財界オンライン / 2023年5月25日 11時30分

環境激変期をいかに生き抜くか─。

 家具・インテリアチェーン大手ニトリホールディングス(HD)が発表した2023年3月期の連結業績は、売上高9480億円(前年同期比16.8%増)、経常利益1440億円(同1.6%増)と増収増益だったものの、純利益は951億円(同1.6%減)と減益になった。

 同社は決算期を変更しており、23年3月期は22年2月から23年3月末までの13カ月余の変則決算だったが、減益は24年ぶりとなる。

 円安の進行や原油高に起因する輸入コストの上昇、人手不足による人件費の上昇などが響いた。既存店の売上は前年比1.2%増加したものの、客数が5.6%減少した。

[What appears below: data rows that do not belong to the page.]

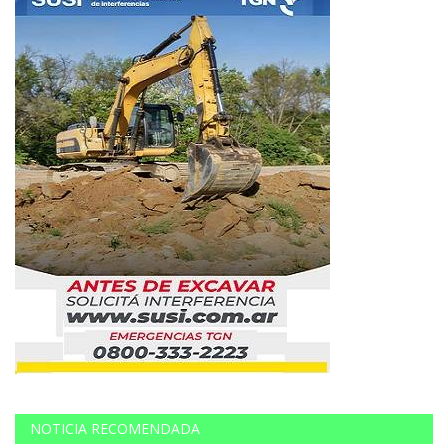
NOTICIA RECOMENDADA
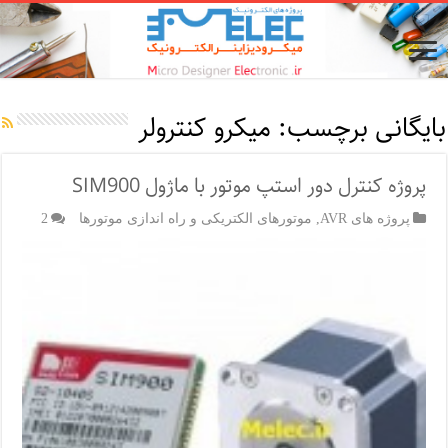
بایگانی برچسب:
میکرو کنترولر
پروژه کنترل دور استپ موتور با ماژول SIM900
پروژه های AVR
,
موتورهای الکتریکی و راه اندازی موتورها
2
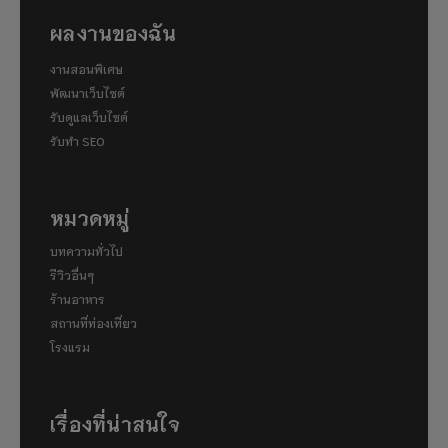
ผลงานของฉัน
งานสอนพิเศษ
พัฒนาเว็บไซต์
รับดูแลเว็บไซต์
รับทำ SEO
หมวดหมู่
บทความทั่วไป
รีวิวอื่นๆ
ร้านอาหาร
สถานที่ท่องเที่ยว
โรงแรม
เรื่องที่น่าสนใจ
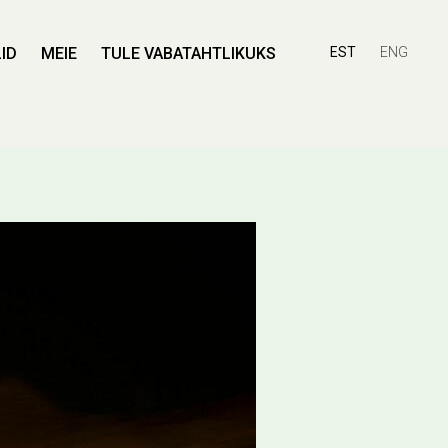
ID
MEIE
TULE VABATAHTLIKUKS
EST
ENG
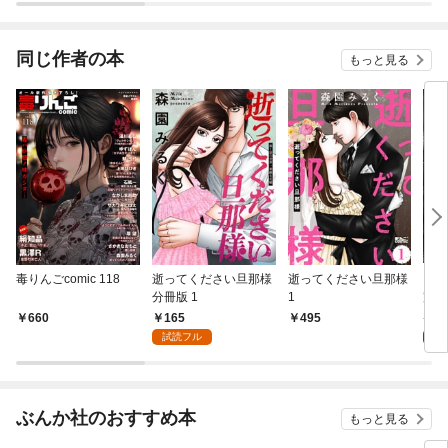
同じ作者の本
もっと見る
毒りんごcomic 118
逝ってください旦那様
逝ってください旦那様
メデ
分冊版 1
1
完全
165
5
660
495
試読フル
ぶんか社のおすすめ本
もっと見る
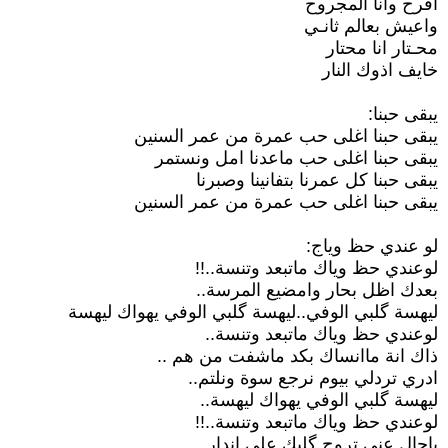
أفرح وانا المجروح
واعيش بعالم ثانـي
محـتار انا محتار
خايف اذوك النار
يبقى حبنا:
يبقى حبنا اغلى حب عمرة من عمر السنين
يبقى حبنا اغلى حب ماعدنا امل ونستمر
يبقى حبنا كل عمرنا بتفانينا وصبرنا
يبقى حبنا اغلى حب عمرة من عمر السنين
لو عندي حظ وياج:
لوعندي حظ وياك ماتبعد وتنسة..!!
بعدك اظل بحار وامضيع المرسة..
ليهسة گلبي الوفي..ليهسة گلبي الوفي يهواك ليهسة
لوعندي حظ وياك ماتبعد وتنسة..
ذاك انة ماانساك بكد ماشفت من هم ..
ادري تردلي بيوم نرجع سوة ونلتم..
ليهسة گلبي الوفي يهواك ليهسة..
لوعندي حظ وياك ماتبعد وتنسة..!!
ياحال عني تروح گلبك علي اندار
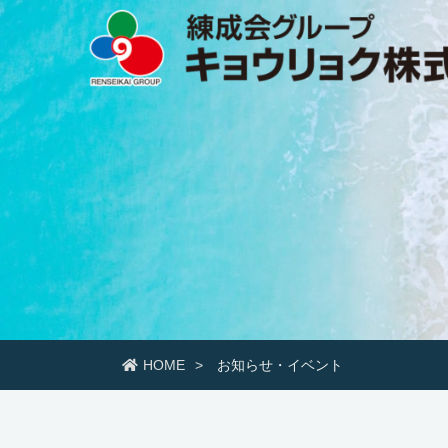
HOME
お知らせ・イベント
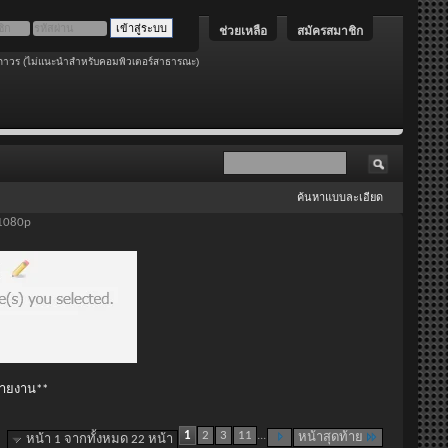
ช่วยเหลือ
สมัครสมาชิก
ถาวร (ไม่แนะนำสำหรับคอมพิวเตอร์สาธารณะ)
ค้นหาแบบละเอียด
 1080p
 รายงาน**
1
2
3
11
...
หน้าสุดท้าย
หน้า 1 จากทั้งหมด 22 หน้า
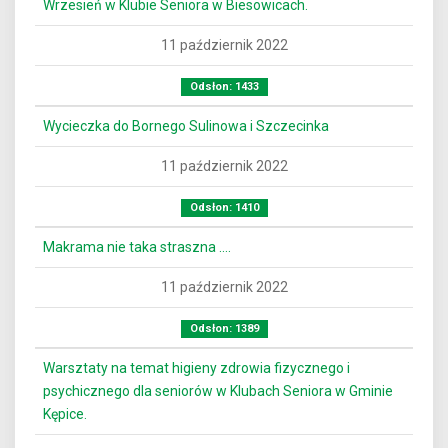
Wrzesień w Klubie Seniora w Biesowicach.
11 październik 2022
Odsłon: 1433
Wycieczka do Bornego Sulinowa i Szczecinka
11 październik 2022
Odsłon: 1410
Makrama nie taka straszna ….
11 październik 2022
Odsłon: 1389
Warsztaty na temat higieny zdrowia fizycznego i
psychicznego dla seniorów w Klubach Seniora w Gminie
Kępice.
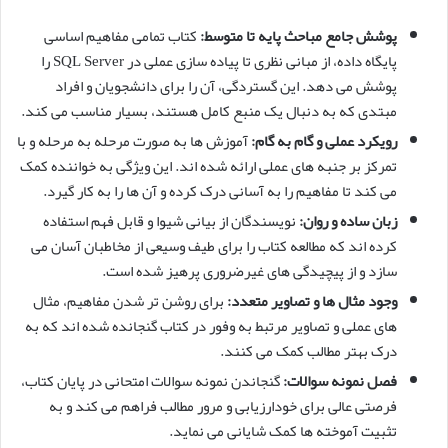
پوشش جامع مباحث پایه تا متوسط:
کتاب تمامی مفاهیم اساسی
پایگاه داده، از مبانی نظری تا پیاده سازی عملی در SQL Server را
پوشش می دهد. این گستردگی، آن را برای دانشجویان و افراد
مبتدی که به دنبال یک منبع کامل هستند، بسیار مناسب می کند.
رویکرد عملی و گام به گام:
آموزش ها به صورت مرحله به مرحله و با
تمرکز بر جنبه های عملی ارائه شده اند. این ویژگی به خواننده کمک
می کند تا مفاهیم را به آسانی درک کرده و آن ها را به کار گیرد.
زبان ساده و روان:
نویسندگان از بیانی شیوا و قابل فهم استفاده
کرده اند که مطالعه کتاب را برای طیف وسیعی از مخاطبان آسان می
سازد و از پیچیدگی های غیرضروری پرهیز شده است.
وجود مثال ها و تصاویر متعدد:
برای روشن تر شدن مفاهیم، مثال
های عملی و تصاویر مرتبط به وفور در کتاب گنجانده شده اند که به
درک بهتر مطالب کمک می کنند.
فصل نمونه سوالات:
گنجاندن نمونه سوالات امتحانی در پایان کتاب،
فرصتی عالی برای خودارزیابی و مرور مطالب فراهم می کند و به
تثبیت آموخته ها کمک شایانی می نماید.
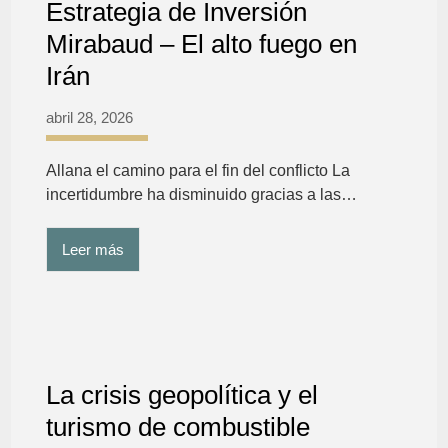
Estrategia de Inversión
Mirabaud – El alto fuego en
Irán
abril 28, 2026
Allana el camino para el fin del conflicto La
incertidumbre ha disminuido gracias a las…
Leer más
La crisis geopolítica y el
turismo de combustible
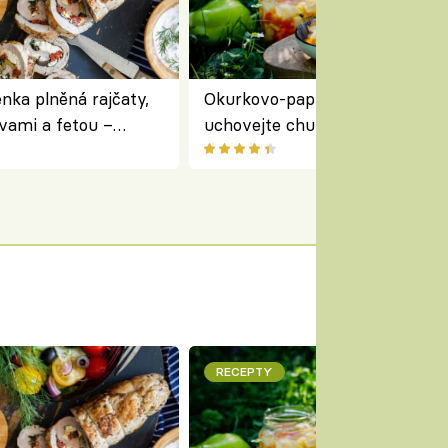
nka plněná rajčaty,
Okurkovo-papriková čalamáda 
vami a fetou –
uchovejte chuť letní zeleniny n
ředomořský recept na
zimu
RECEPTY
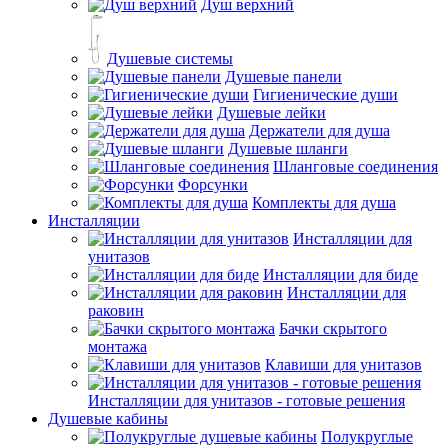
Душ верхний
Душевые системы
Душевые панели
Гигиенические души
Душевые лейки
Держатели для душа
Душевые шланги
Шланговые соединения
Форсунки
Комплекты для душа
Инсталляции
Инсталляции для
унитазов
Инсталляции для биде
Инсталляции для
раковин
Бачки скрытого
монтажа
Клавиши для унитазов
Инсталляции для унитазов - готовые решения
Душевые кабины
Полукруглые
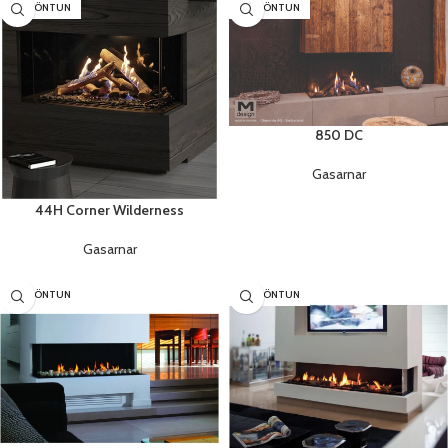
SÉRPÖNTUN
SÉRPÖNTUN
850 DC
Gasarnar
44H Corner Wilderness
Gasarnar
SÉRPÖNTUN
SÉRPÖNTUN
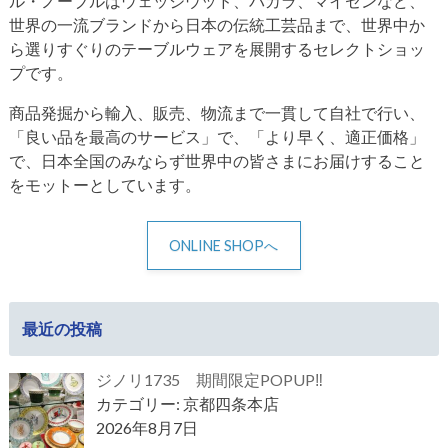
ル・ノーブルはウェッジウッド、バカラ、マイセンなど、
世界の一流ブランドから日本の伝統工芸品まで、世界中か
ら選りすぐりのテーブルウェアを展開するセレクトショッ
プです。
商品発掘から輸入、販売、物流まで一貫して自社で行い、
「良い品を最高のサービス」で、「より早く、適正価格」
で、日本全国のみならず世界中の皆さまにお届けすること
をモットーとしています。
ONLINE SHOPへ
最近の投稿
ジノリ1735 期間限定POPUP‼
カテゴリー: 京都四条本店
2026年8月7日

 商品では横向き寝がラクなまくら『ナチュラルフィット』、熱や傷に強いセラミック素材を天板に使用したダイニングテーブル『セーラル』などの売上が好調だったが、コスト上昇分をカバーしきれなかった。

 1967年に似鳥家具店を創業。そこから約55年が経ち、国内外に902店舗を展開する家具・インテリアチェーンへと成長したニトリHD。独自のビジネスモデル「製造物流IT小売業」を構築し、人件費の安い海外で生産し、日本に輸入して販売するというのが、これまでの必勝パターンだった。

 しかし、近年は円安傾向が続き、コロナ禍の巣ごもり消費も一巡するなど、従来の成功パターンが通用しなくなっている。

 同社は2022年2月期まで35期連続の増収増益を達成。創業者で会長の似鳥昭雄氏は、23年3月期の業績についても、売上高と経常利益では「増収増益と認識している」と言うが、13カ月の変則決算で最終減益になったことの意味は重い。

 似鳥氏は「東南アジアは大きなビジネス。日本で利益が出なくても海外で出るようにする」と話しており、今後は中国、台湾、東南アジアを中心に出店し、経済成長が続く海外の成長を取り込みたい考え。

 逆境の時代に成長してきた同社にあって、今こそ似鳥氏の手腕が問われている。